When you visit the site you can encounter the remains of the medieval castle, church, town walls and you can even still make out the plots where houses and field systems give tantalising glimpses of everyday life in medieval Ireland. Rindoon is a fantastic site to visit, and as well as the intriguing history and archaeology, it makes for a lovely walk. Rindoon is roughly halfway between Roscommon town and Athlone on the N61 and it is well signposted from the road. The main part of the site is about a 15min walk through fields, the fields are full of livestock (cattle and sheep) so do remember to bring appropriate footwear and please close all gates behind you.
For more information about Rindoon and for the story of the villainous Geoffrey de Marisco please see my blogpost at TimeTravelIreland.
The Rock of Dunamase, County Laois.
Perched on a steep rocky crag above the low lying plains of Laois, The Rock of Dunamase is one of the most atmospheric sites to visit in Ireland. The first historical reference to the Rock of Dunamase came from the Annals that record it being plundered by Viking raiders in 843 AD.

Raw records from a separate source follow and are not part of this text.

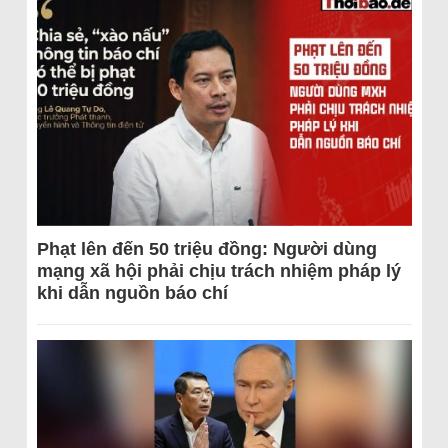
Phạt lên đến 50 triệu đồng: Người dùng
mạng xã hội phải chịu trách nhiệm pháp lý
khi dẫn nguồn báo chí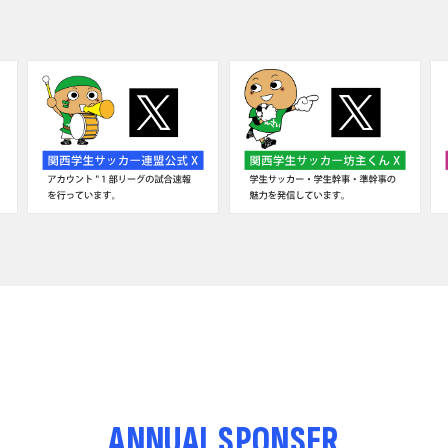
ANNUAL SPONSER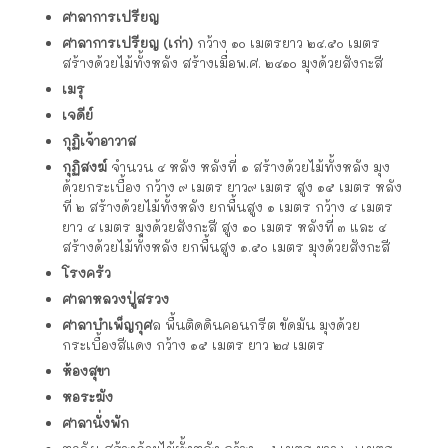
ศาลาการเปรียญ
ศาลาการเปรียญ (เก่า)
กว้าง ๑๐ เมตรยาว ๒๔.๕๐ เมตร
สร้างด้วยไม้ทั้งหลัง สร้างเมื่อพ.ศ. ๒๔๑๐ มุงด้วยสังกะสี
เมรุ
เจดีย์
กุฏิเจ้าอาวาส
กุฏิสงฆ์
จำนวน ๔ หลัง หลังที่ ๑ สร้างด้วยไม้ทั้งหลัง มุง
ด้วยกระเบื้อง กว้าง ๙ เมตร ยาว๙ เมตร สูง ๑๕ เมตร หลัง
ที่ ๒ สร้างด้วยไม้ทั้งหลัง ยกพื้นสูง ๑ เมตร กว้าง ๔ เมตร
ยาว ๔ เมตร มุงด้วยสังกะสี สูง ๑๐ เมตร หลังที่ ๓ และ ๔
สร้างด้วยไม้ทั้งหลัง ยกพื้นสูง ๑.๕๐ เมตร มุงด้วยสังกะสี
โรงครัว
ศาลาหลวงปู่สรวง
ศาลาบำเพ็ญกุศ
ล พื้นติดดินคอนกรีต ขัดมัน มุงด้วย
กระเบื้องสีแดง กว้าง ๑๕ เมตร ยาว ๒๘ เมตร
ห้องสุขา
หอระฆัง
ศาลานั่งพัก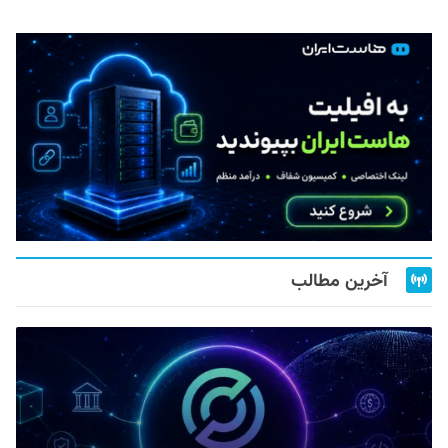
آخرین مطالب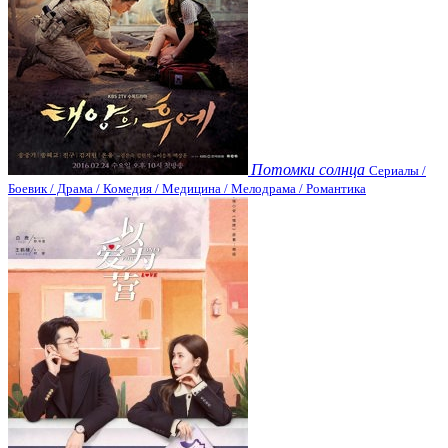
Потомки солнца
Сериалы /
Боевик / Драма / Комедия / Медицина / Мелодрама / Романтика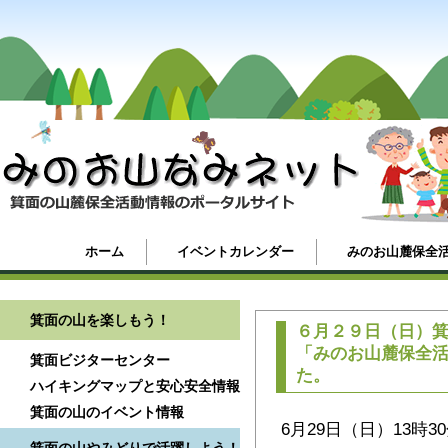
ホーム
イベントカレンダー
みのお山麓保全
箕面の山を楽しもう！
６月２９日（日）
「みのお山麓保全
箕面ビジターセンター
た。
ハイキングマップと安心安全情報
箕面の山のイベント情報
6月29日（日）13時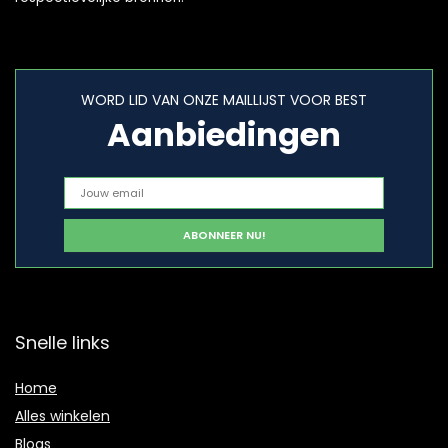
WORD LID VAN ONZE MAILLIJST VOOR BEST
Aanbiedingen
Snelle links
Home
Alles winkelen
Blogs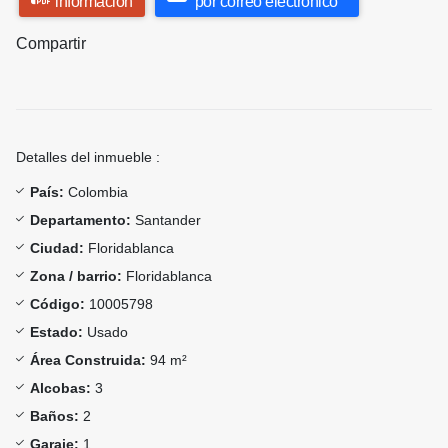
información
por correo electrónico
Compartir
Detalles del inmueble :
País:
Colombia
Departamento:
Santander
Ciudad:
Floridablanca
Zona / barrio:
Floridablanca
Código:
10005798
Estado:
Usado
Área Construida:
94 m²
Alcobas:
3
Baños:
2
Garaje:
1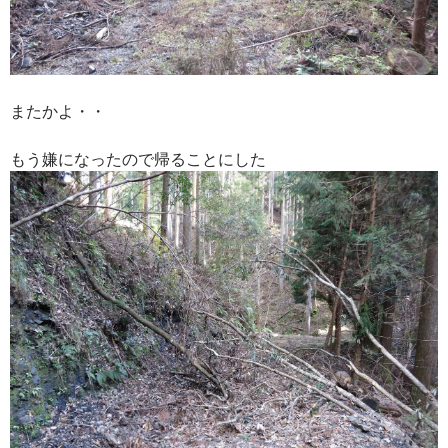
またかよ・・
もう嫌になったので帰ることにした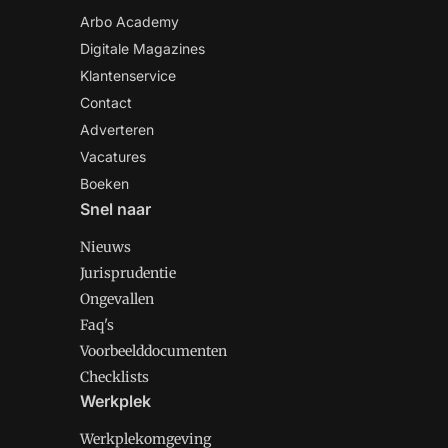
Arbo Academy
Digitale Magazines
Klantenservice
Contact
Adverteren
Vacatures
Boeken
Snel naar
Nieuws
Jurisprudentie
Ongevallen
Faq's
Voorbeelddocumenten
Checklists
Werkplek
Werkplekomgeving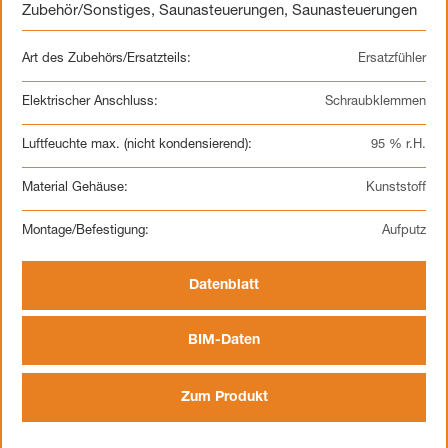
Zubehör/Sonstiges
,
Saunasteuerungen
,
Saunasteuerungen
Art des Zubehörs/Ersatzteils:
Ersatzfühler
Elektrischer Anschluss:
Schraubklemmen
Luftfeuchte max. (nicht kondensierend):
95 % r.H.
Material Gehäuse:
Kunststoff
Montage/Befestigung:
Aufputz
Datenblatt
BIM-Daten
Zum Produkt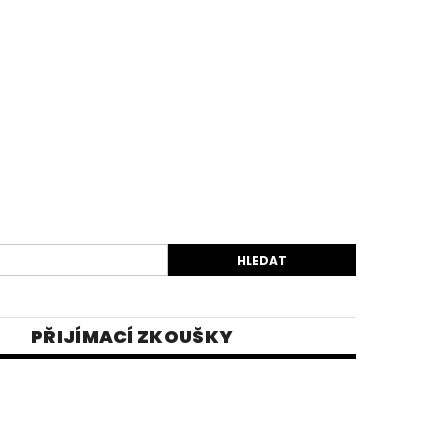
PŘIJÍMACÍ ZKOUŠKY
EK
VIDEA
E-SHOP 1
INĚ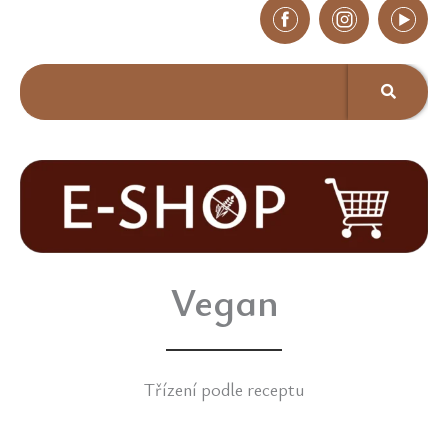
Vegan
Třízení podle receptu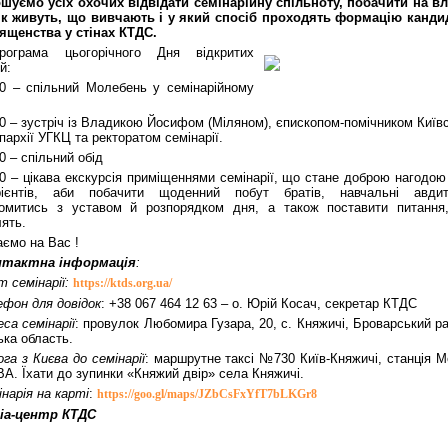
шуємо усіх охочих відвідати семінарійну спільноту, побачити на вл
як живуть, що вивчають і у який спосіб проходять формацію канди
ященства у стінах КТДС.
рограма цьогорічного Дня відкритих
й:
00 – спільний Молебень у семінарійному
.
0 – зустріч із Владикою Йосифом (Міляном), єпископом-помічником Київ
пархії УГКЦ та ректоратом семінарії.
0 – спільний обід
30 – цікава екскурсія приміщеннями семінарії, що стане доброю нагодою
урієнтів, аби побачити щоденний побут братів, навчальні авдито
омитись з уставом й розпорядком дня, а також поставити питання,
лять.
аємо на Вас !
нтактна інформація
:
 семінарії:
https://ktds.org.
ua/
ефон для довідок
: +38 067 464 12 63 – о. Юрій Косач, секретар КТДС
са семінарії
: провулок Любомира Гузара, 20, с. Княжичі, Броварський р
ька область.
га з Києва до семінарії
: маршрутне таксі №730 Київ-Княжичі, станція М
А. Їхати до зупинки «Княжий двір» села Княжичі.
нарія на карті
:
https://goo.gl/maps/
JZbCsFxYfT7bLKGr8
іа-центр КТДС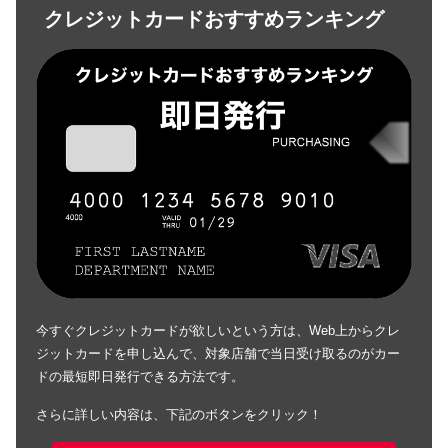
クレジットカードおすすめランキング
今すぐクレジットカードが欲しいという方は、Web上からクレ
ジットカードを申し込んで、対象店舗で当日受け取るのがカー
ドの最短即日発行できる方法です。
さらに詳しい内容は、下記のボタンをクリック！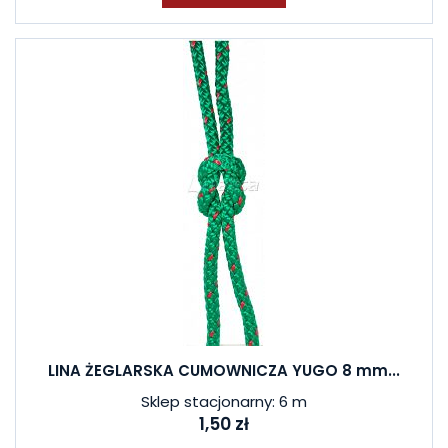
LINA ŻEGLARSKA CUMOWNICZA YUGO 8 mm...
Sklep stacjonarny: 6 m
1,50 zł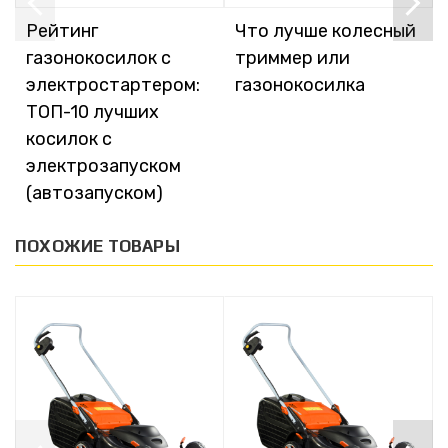
Рейтинг
Что лучше колесный
газонокосилок с
триммер или
электростартером:
газонокосилка
ТОП-10 лучших
косилок с
электрозапуском
(автозапуском)
ПОХОЖИЕ ТОВАРЫ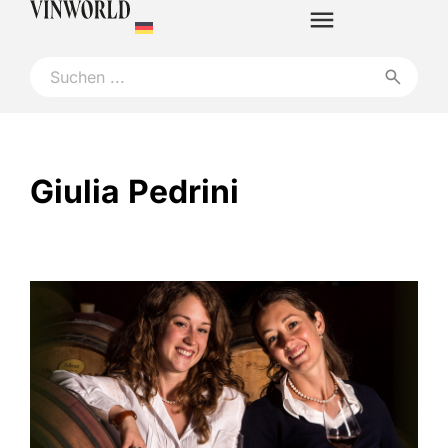
Giulia Pedrini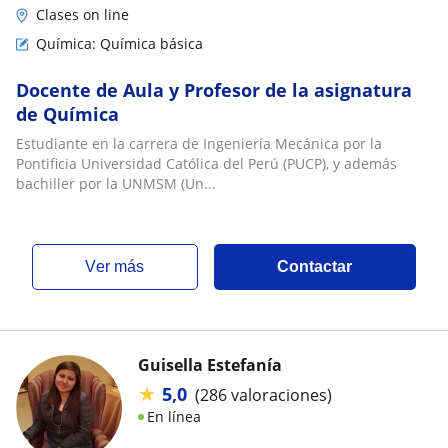
Clases on line
Química: Química básica
Docente de Aula y Profesor de la asignatura
de Química
Estudiante en la carrera de Ingeniería Mecánica por la
Pontificia Universidad Católica del Perú (PUCP), y además
bachiller por la UNMSM (Un...
ver más
Contactar
Guisella Estefanía
★
5,0
(286 valoraciones)
En línea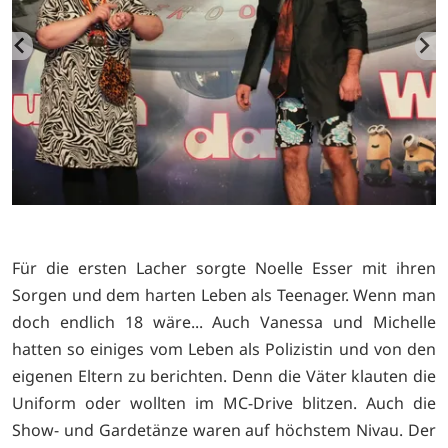
Für die ersten Lacher sorgte Noelle Esser mit ihren
Sorgen und dem harten Leben als Teenager. Wenn man
doch endlich 18 wäre... Auch Vanessa und Michelle
hatten so einiges vom Leben als Polizistin und von den
eigenen Eltern zu berichten. Denn die Väter klauten die
Uniform oder wollten im MC-Drive blitzen. Auch die
Show- und Gardetänze waren auf höchstem Nivau. Der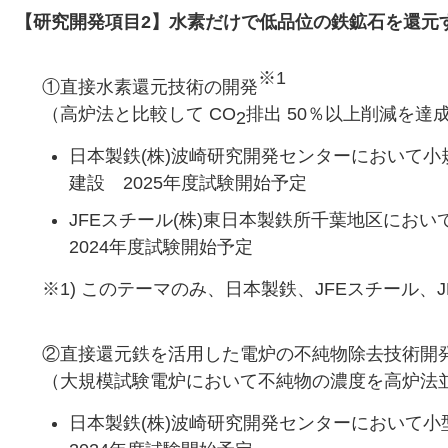
【研究開発項目2】水素だけで低品位の鉄鉱石を還元
※1
①直接水素還元技術の開発
（高炉法と比較して CO
排出 50％以上削減を達
2
日本製鉄(株)波崎研究開発センターにおいて小規
建設 2025年度試験開始予定
JFEスチール(株)東日本製鉄所千葉地区にお
2024年度試験開始予定
※1) このテーマのみ、日本製鉄、JFEスチール、
②直接還元鉄を活用した電炉の不純物除去技術開
（大規模試験電炉において不純物の濃度を高炉法
日本製鉄(株)波崎研究開発センターにおいて小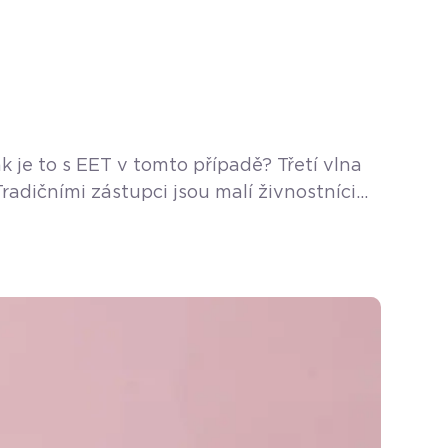
 je to s EET v tomto případě? Třetí vlna
radičními zástupci jsou malí živnostníci
jenou oblastí podnikání jsou ale bytová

But the site was extensively refortified after the Norman invasions of Ireland. The site was said to be part of the dowry given by Diarmuid MacMurrough when his daughter Aoife married the leader of the Norman invasions, Richard de Clare (Strongbow). Strongbow appointed Meiler FitzHenry, a famous Norman knight, as custodian and he began to fortify the Rock to ensure the Normans would have a foothold in the notoriously dangerous borderlands between the Norman colony and the Gaelic Irish kingdoms.